Sam Maloof Dead at 93

Sam Maloof dies at 93

Sam Maloof

James Erin de Jauregui/For the LA Times

Sam and Beverly Maloof at the Maloof Foundation gardens.

Sam Maloof, a designer and woodworker whose furniture was initially prized for its simplicity and practicality by Southern Californian homeowners in the 1950s and later valued for its beauty and timelessness by collectors, museum curators and U.S. presidents, has died. He was 93. Died, May 21, 2009

Maloof died Thursday at his home in the Alta Loma section of Rancho Cucamonga, his longtime business manager Roz Bock confirmed. No further details were given.

  • Sam Maloof
Maloof, whose career began six decades ago just as the American modernism movement was becoming popular, put usefulness before artistry and turned down multimillion-dollar offers to mass-produce his original designs. He worked out of his home workshop, shaping hardwood, one part at a time, into rocking chairs, cradles and hutches that were shorn of unnecessary adornments.

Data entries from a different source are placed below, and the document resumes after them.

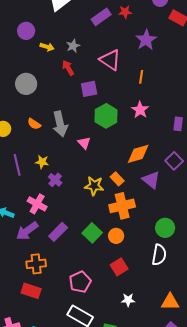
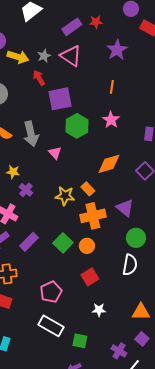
yellow arrow: (47, 47) -> (18, 57), size x1.5
pink triangle: (110, 60) -> (71, 56), moved
purple square: (89, 89) -> (60, 99), size x1.4
purple triangle: (151, 180) -> (125, 208), moved

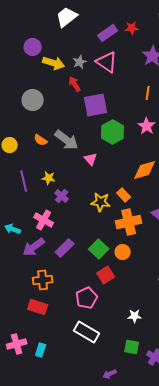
gray arrow: (31, 134) -> (67, 140), turned -40
red square: (90, 277) -> (106, 275), moved
green square: (80, 341) -> (132, 347), moved

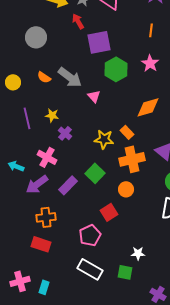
green square: (99, 249) -> (95, 173), moved
green square: (132, 347) -> (125, 272), moved

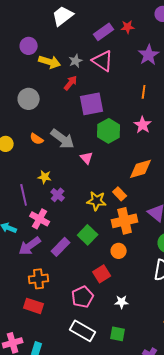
red arrow: (78, 21) -> (71, 83), turned 70
purple line: (27, 118) -> (24, 195), moved
white star: (138, 253) -> (122, 302), moved

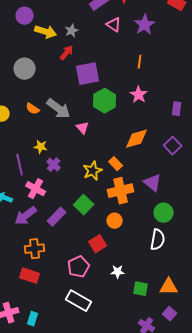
pink triangle: (103, 61) -> (114, 25), moved, size x0.7
yellow star: (97, 201) -> (93, 171), turned -30
green square: (118, 334) -> (141, 289), moved

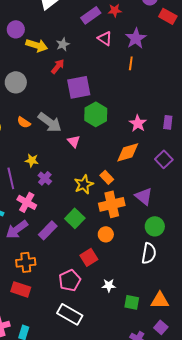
orange line: (140, 62) -> (131, 63), moved
pink star: (139, 95) -> (138, 123), moved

Even after Maloof was recognized as an influential pioneer of contemporary California decor, and even as his furniture was reselling for 100 times its original price, Maloof referred to himself simply as a "woodworker."
 
Instead of following plans, he matched an image in his head. He refined the shape with hand tools to make the finished piece of furniture comfortable, functional and beautiful. He carefully considered the appearance of every angle of the piece, even chair backs and cabinet interiors, as well as grain pattern and his innovative joinery.

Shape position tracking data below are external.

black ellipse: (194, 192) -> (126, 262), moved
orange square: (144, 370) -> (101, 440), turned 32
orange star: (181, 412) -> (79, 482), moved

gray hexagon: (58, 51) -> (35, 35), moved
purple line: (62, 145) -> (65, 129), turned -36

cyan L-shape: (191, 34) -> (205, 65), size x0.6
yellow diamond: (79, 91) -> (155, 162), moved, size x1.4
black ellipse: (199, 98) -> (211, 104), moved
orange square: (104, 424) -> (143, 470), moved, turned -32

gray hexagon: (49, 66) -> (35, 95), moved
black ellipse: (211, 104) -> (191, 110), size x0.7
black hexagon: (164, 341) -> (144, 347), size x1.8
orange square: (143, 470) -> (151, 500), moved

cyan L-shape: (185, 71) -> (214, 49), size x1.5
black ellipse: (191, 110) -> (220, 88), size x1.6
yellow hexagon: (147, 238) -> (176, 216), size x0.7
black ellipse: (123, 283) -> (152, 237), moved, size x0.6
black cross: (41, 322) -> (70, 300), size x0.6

Pieces were assembled without nails or metal hardware. Even hinges and underbracing were wood. Once, to test the strength of the joints for a set of chairs, he made a prototype and dropped it from the roof of his garage onto his driveway. The joints survived.

He didn't believe in keeping trade secrets and was eager to share knowledge earned through trial and error to save what he called "a struggling craftsman" hours of frustration. He turned his 1983 autobiography, "Sam Maloof: Woodworker," into a how-to book with more than 300 photographs. It was followed by a popular instructional video, "Sam Maloof: Woodworking Profile," by Taunton Press, which also publishes Fine Woodworking magazine.

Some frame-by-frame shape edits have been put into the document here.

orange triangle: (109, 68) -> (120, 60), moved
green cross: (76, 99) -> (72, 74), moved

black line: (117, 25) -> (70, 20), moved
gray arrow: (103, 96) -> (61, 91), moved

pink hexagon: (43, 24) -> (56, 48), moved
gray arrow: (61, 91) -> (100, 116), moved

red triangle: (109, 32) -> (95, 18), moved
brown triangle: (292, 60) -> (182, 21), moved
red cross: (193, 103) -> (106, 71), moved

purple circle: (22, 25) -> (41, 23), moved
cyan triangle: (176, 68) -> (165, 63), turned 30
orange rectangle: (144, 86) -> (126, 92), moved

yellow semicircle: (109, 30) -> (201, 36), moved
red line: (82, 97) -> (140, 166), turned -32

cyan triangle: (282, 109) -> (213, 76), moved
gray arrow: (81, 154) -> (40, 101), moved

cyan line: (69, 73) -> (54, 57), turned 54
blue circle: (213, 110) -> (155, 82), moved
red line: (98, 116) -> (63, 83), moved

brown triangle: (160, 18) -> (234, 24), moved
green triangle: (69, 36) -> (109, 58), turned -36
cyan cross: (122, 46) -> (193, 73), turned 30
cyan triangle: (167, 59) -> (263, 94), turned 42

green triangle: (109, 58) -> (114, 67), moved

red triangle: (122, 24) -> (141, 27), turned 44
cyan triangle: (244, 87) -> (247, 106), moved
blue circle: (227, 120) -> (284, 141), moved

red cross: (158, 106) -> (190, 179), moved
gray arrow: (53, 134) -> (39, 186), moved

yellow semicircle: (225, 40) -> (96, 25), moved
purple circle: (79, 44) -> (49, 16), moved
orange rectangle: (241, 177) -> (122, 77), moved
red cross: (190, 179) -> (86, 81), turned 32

He never wavered from his contemporary design, even when wood furniture lost favor in the plastic-and-chrome 1960s, '70s and '80s.

He said the coldness of factory-made furniture could not compare in warmth and character to wood that a craftsman worked on from start to finish.

Maloof became a furniture maker out of necessity. The newlyweds didn't have money to furnish their first small house in Ontario, so Maloof designed and built an efficient room divider with an attached table and benches. He used discarded fir plywood and oak shipping crates and borrowed tools. Soon friends asked for copies of his no-frills furniture.

Within two years of being self-employed, Better Homes and Gardens published photographs and plans of Maloof's furniture to show readers how to decorate economically.

He was described by the Smithsonian Institution as "America's most renowned contemporary furniture craftsman" and People magazine dubbed him "The Hemingway of Hardwood." But his business card always said "woodworker."